Are there differences in activity patterns between weekdays and weekends?

Finally, we would like to compare activity patterns between weekdays and weekends to see if there are any differences. To do so, we create a categorical variable ‘wday’ that indicates whether a given day is a ‘weekday’ day or a ‘weekend’ day.

#create categorical variable
newdata$wday<-weekdays(as.Date(newdata$date))
newdata$wday[newdata$wday=="Sunday" | newdata$wday=="Saturday"]<-"weekend"
newdata$wday[newdata$wday!="weekend"]<-"weekday"
newdata$wday<-as.factor(newdata$wday)

With the help of the new categorical variable, it is very easy to create a panel plot via the ‘xyplot’ function of the lattice library. To obtain the average number of steps per interval, the used the panel function makes it straightforward.

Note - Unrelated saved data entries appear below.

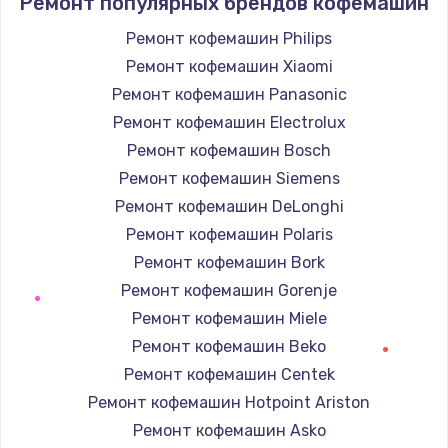
Ремонт популярных брендов кофемашин
Ремонт кофемашин Philips
Ремонт кофемашин Xiaomi
Ремонт кофемашин Panasonic
Ремонт кофемашин Electrolux
Ремонт кофемашин Bosch
Ремонт кофемашин Siemens
Ремонт кофемашин DeLonghi
Ремонт кофемашин Polaris
Ремонт кофемашин Bork
Ремонт кофемашин Gorenje
Ремонт кофемашин Miele
Ремонт кофемашин Beko
Ремонт кофемашин Centek
Ремонт кофемашин Hotpoint Ariston
Ремонт кофемашин Asko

We plot the average number of steps per interval for weekdays and weekends. It is now possible to distinguish different patterns. For instance, the individual gets up later during the weekends, it does not have such a high activity during the intervals around 835 and also is more active throughout the day as compared to the weekdays.

library(lattice)
xyplot(steps ~ interval | wday, data = newdata,       
       layout = c(1,2), type = "l", col="blue",
       xlab="Interval", ylab="Number of steps",
       ylim=c(-15,240), 
       panel = function(x, y, ...) {
           panel.average(x, y, ...,horizontal=FALSE)
           })

Summary

New monitoring devices allow the collection of large amount of data about personal movement. With some preprocessing, this data can be analyzed and interpreted. We analyzed data for a single individual collected for two months. The data consists of the total number of steps taken in 5 minute intervals. The original data set had over 10% of missing data, which could bias the results of our analysis. After imputing values with a simple strategy, we can conclude that imputing values in the dataset did not change drastically the summary statistics. The mean value remained the same but the median value was lower with the imputing strategy utilized. With the help of a categorical variable and the lattice package, comparing the average activity patterns of weekdays and weekends is straightforward.